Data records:
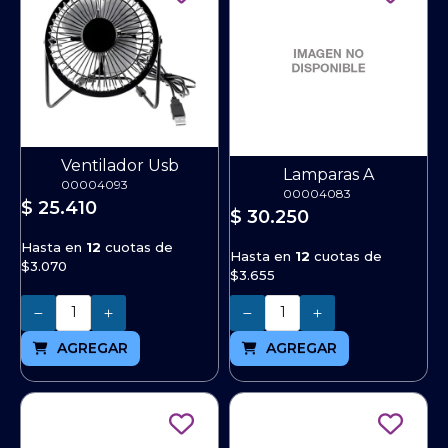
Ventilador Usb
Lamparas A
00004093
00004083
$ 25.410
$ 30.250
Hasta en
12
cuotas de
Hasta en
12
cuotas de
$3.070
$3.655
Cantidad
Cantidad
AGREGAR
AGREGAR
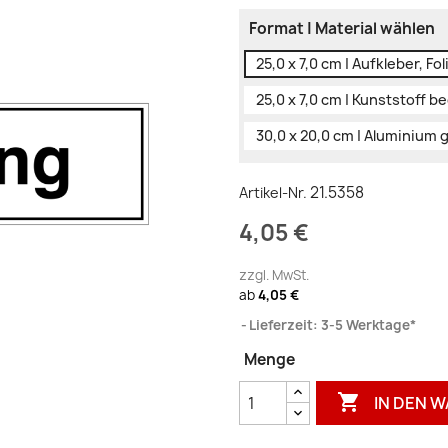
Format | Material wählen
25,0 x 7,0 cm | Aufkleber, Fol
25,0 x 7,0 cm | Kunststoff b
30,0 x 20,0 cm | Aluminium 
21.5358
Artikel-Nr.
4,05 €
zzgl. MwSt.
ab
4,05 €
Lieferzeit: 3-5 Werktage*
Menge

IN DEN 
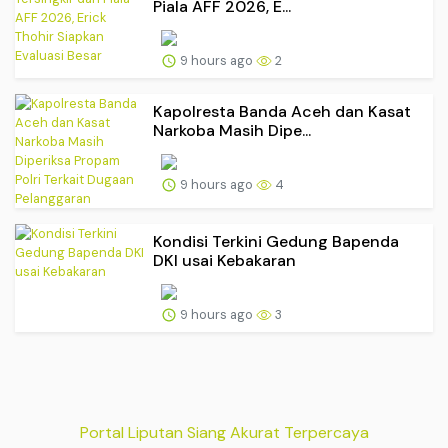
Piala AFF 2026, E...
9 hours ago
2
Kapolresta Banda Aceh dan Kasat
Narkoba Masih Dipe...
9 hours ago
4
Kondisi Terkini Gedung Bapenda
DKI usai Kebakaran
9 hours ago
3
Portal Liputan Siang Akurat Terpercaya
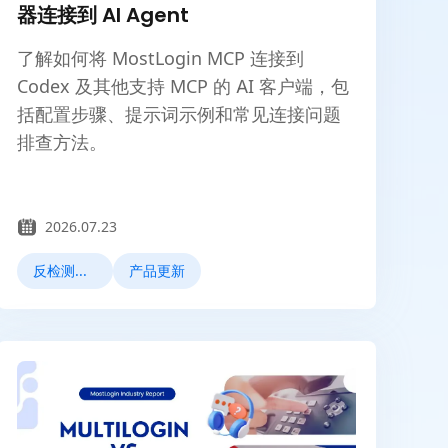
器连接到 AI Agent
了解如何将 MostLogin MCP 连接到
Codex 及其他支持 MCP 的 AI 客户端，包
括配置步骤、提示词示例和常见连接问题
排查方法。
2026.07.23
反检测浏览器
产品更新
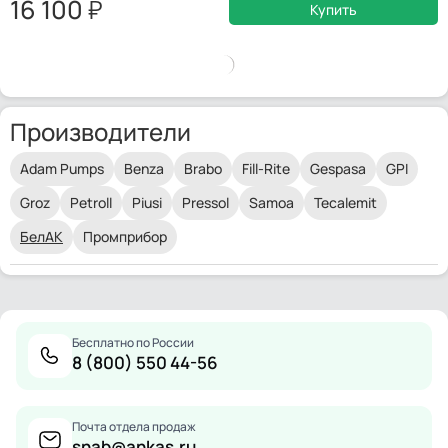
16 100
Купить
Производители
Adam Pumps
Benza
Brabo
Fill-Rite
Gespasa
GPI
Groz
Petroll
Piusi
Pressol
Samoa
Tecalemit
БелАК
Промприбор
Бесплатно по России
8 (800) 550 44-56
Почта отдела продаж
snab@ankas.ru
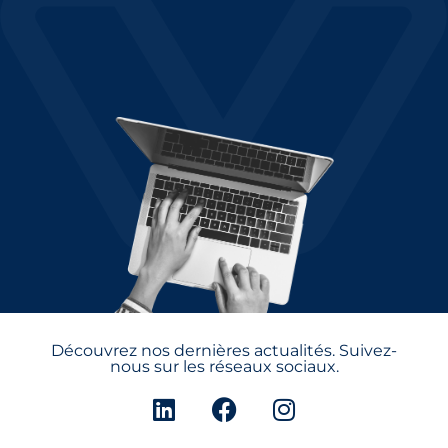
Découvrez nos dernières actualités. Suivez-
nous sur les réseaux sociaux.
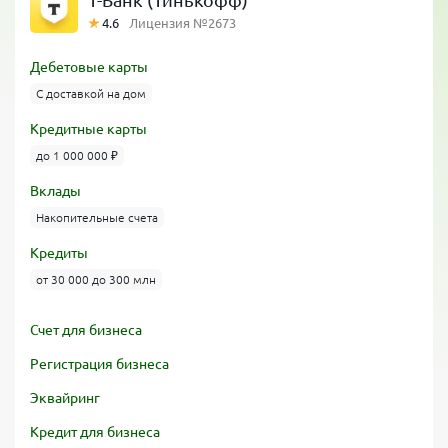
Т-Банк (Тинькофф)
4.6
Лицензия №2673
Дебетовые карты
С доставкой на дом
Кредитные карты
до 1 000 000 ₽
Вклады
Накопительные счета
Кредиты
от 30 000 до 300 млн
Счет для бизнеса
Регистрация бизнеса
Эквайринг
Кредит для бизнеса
...
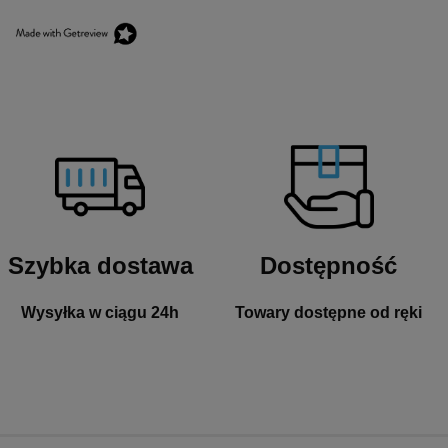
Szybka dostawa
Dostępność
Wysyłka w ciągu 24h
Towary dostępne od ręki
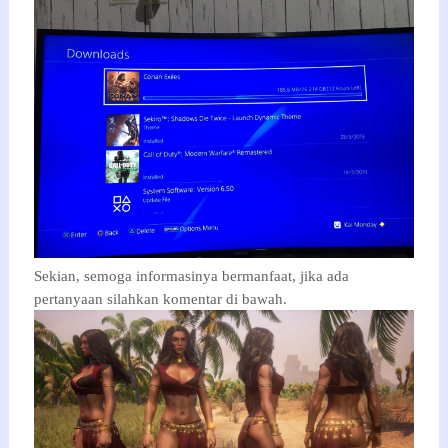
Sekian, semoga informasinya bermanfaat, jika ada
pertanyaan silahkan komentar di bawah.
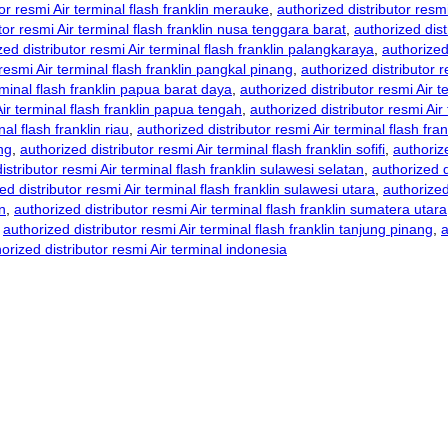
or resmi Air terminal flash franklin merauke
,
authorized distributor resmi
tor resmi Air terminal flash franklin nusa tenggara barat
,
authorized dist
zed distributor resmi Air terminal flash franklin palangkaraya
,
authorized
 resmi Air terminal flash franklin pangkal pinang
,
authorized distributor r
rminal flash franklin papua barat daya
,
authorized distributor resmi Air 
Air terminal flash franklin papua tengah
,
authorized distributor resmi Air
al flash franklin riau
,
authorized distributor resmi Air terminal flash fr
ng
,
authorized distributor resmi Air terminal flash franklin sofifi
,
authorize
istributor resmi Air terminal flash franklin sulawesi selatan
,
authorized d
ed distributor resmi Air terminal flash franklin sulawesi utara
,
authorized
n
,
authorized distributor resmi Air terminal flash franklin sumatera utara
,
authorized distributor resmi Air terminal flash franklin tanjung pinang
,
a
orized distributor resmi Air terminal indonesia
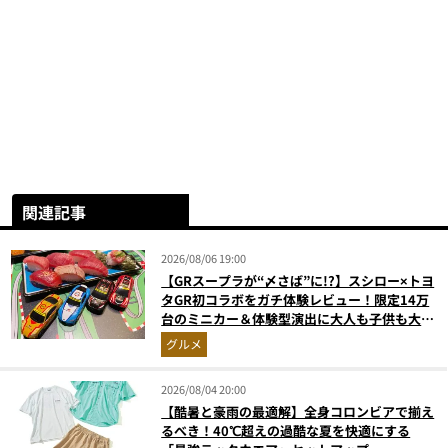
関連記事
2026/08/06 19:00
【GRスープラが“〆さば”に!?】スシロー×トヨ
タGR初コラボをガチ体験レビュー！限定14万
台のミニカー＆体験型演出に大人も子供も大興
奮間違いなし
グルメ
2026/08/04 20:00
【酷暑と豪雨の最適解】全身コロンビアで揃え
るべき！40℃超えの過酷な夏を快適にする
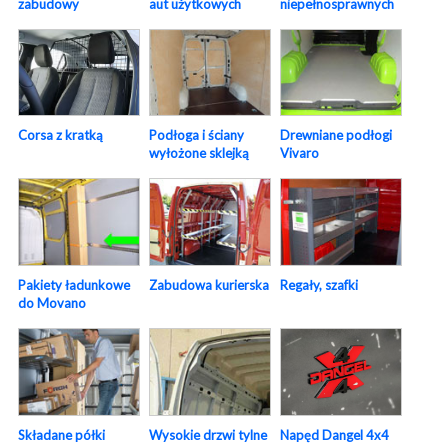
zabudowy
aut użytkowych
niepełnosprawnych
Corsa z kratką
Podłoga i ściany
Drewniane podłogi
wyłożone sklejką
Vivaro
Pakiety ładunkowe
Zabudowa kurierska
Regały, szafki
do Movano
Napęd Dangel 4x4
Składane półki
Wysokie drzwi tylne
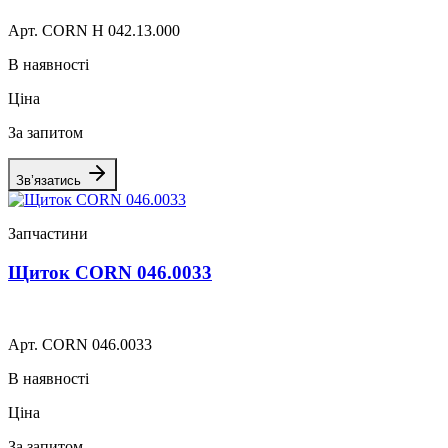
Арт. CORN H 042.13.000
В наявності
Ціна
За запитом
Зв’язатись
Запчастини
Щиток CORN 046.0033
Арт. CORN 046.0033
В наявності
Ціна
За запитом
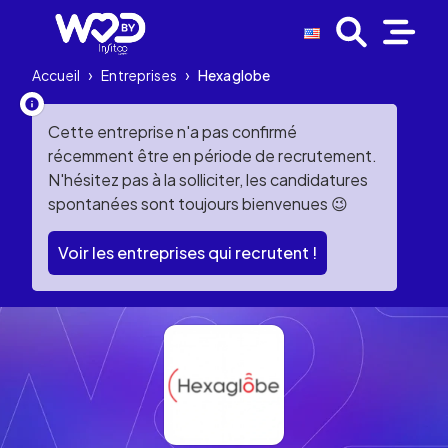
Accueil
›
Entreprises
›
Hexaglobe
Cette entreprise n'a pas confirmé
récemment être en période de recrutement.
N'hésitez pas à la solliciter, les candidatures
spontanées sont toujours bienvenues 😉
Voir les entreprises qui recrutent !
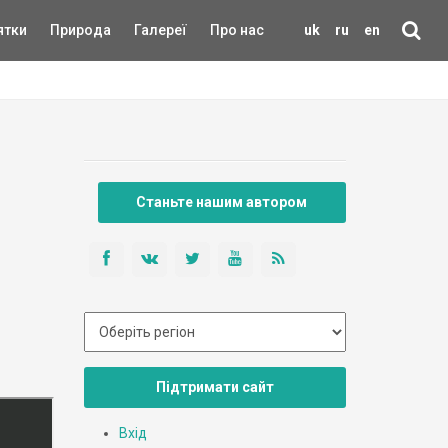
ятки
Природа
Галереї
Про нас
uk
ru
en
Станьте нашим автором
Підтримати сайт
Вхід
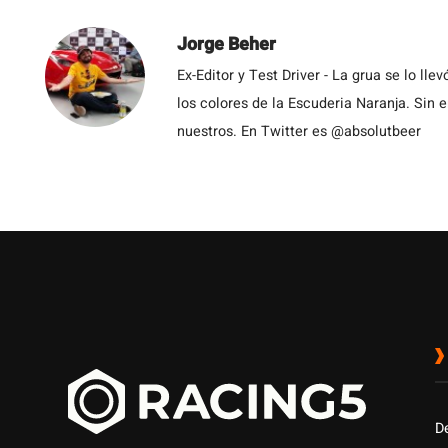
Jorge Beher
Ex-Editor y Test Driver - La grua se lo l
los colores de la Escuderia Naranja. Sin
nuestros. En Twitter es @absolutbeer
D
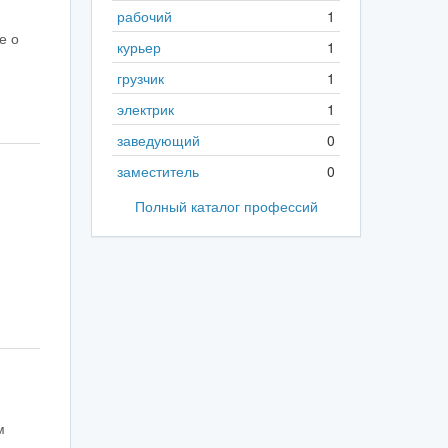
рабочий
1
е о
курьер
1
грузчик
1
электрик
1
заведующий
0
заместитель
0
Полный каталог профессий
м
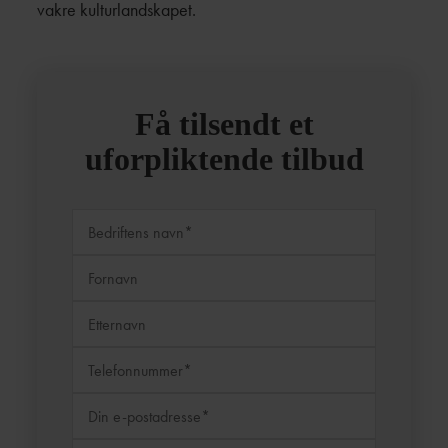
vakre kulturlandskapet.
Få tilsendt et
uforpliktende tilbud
--
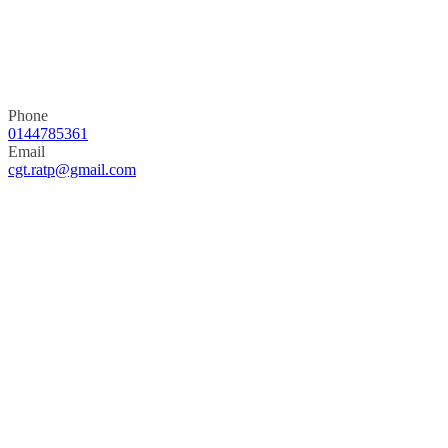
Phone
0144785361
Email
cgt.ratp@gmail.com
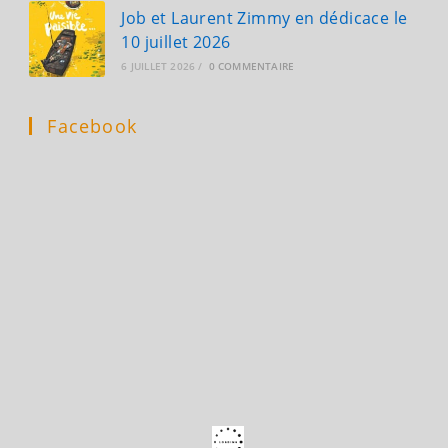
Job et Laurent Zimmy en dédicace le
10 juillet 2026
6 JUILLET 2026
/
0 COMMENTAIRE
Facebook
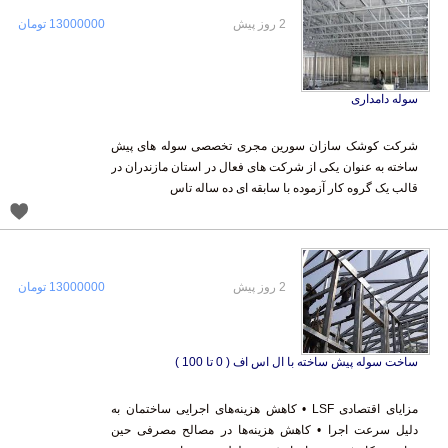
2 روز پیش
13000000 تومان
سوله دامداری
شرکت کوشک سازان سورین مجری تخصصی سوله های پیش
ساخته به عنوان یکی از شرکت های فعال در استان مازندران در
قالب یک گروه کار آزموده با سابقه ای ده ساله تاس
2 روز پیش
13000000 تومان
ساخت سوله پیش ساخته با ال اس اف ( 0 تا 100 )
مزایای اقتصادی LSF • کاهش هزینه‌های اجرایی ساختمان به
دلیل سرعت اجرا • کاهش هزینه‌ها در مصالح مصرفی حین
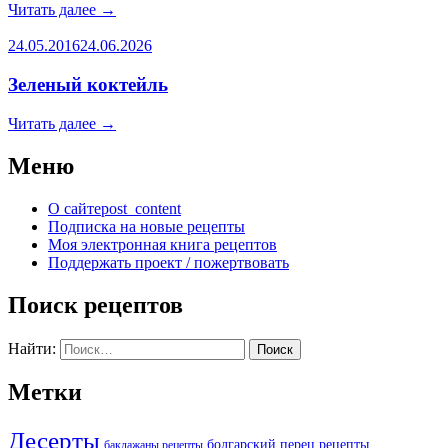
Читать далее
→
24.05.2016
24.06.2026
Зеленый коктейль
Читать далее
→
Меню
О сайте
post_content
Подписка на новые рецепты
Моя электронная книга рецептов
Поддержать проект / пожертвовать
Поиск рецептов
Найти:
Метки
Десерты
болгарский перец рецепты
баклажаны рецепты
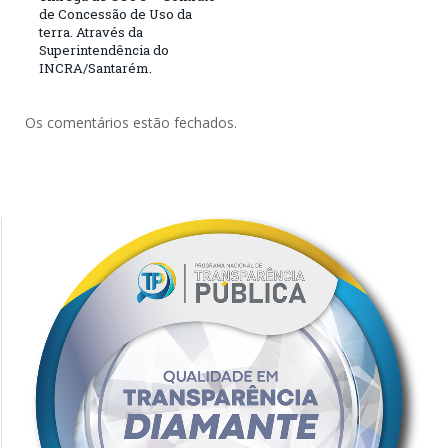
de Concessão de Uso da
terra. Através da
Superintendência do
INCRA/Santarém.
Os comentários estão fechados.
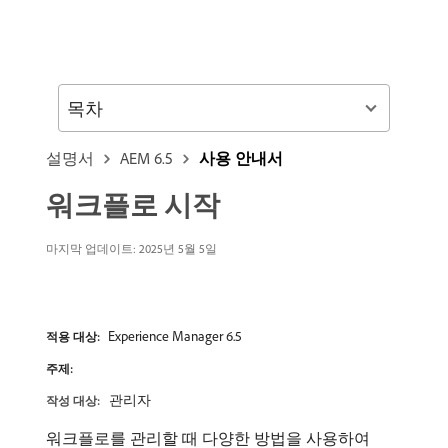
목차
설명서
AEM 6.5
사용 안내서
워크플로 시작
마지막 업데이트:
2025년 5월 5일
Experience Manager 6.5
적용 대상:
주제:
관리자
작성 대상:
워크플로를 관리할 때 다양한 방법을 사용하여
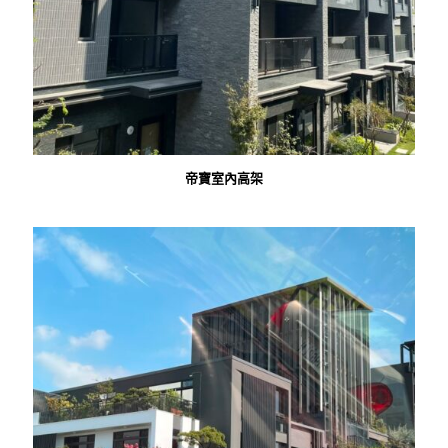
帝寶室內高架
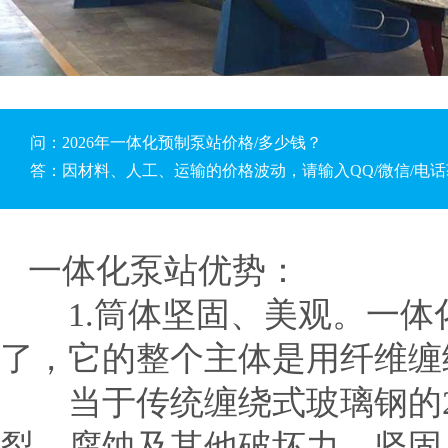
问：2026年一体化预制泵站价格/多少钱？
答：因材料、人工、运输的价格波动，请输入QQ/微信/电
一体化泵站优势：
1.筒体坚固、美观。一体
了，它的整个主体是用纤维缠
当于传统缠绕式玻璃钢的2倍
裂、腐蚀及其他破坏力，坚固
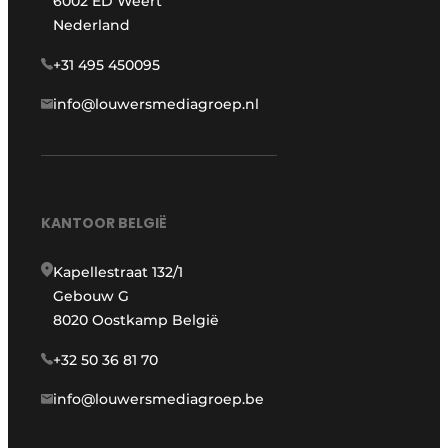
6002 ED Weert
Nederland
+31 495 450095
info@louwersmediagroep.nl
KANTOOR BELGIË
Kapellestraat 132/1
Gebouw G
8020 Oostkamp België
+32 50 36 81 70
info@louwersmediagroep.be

## EXERCISE REQUIREMENTS
If a line in the records contains the word "authorized", copy it out.

## TASK SOLUTION
authorized distributor resmi
authorized dist
authorized
authorized distributor r
authorized distributor resmi Air 
authorized distributor resmi Air
authorized distributor resmi Air terminal flash fr
authorized distributor resmi Air terminal flash franklin sofifi
authorized d
authorized
authorized distributor resmi Air terminal flash franklin sumatera utara
authorized distributor resmi Air terminal flash franklin tanjung pinang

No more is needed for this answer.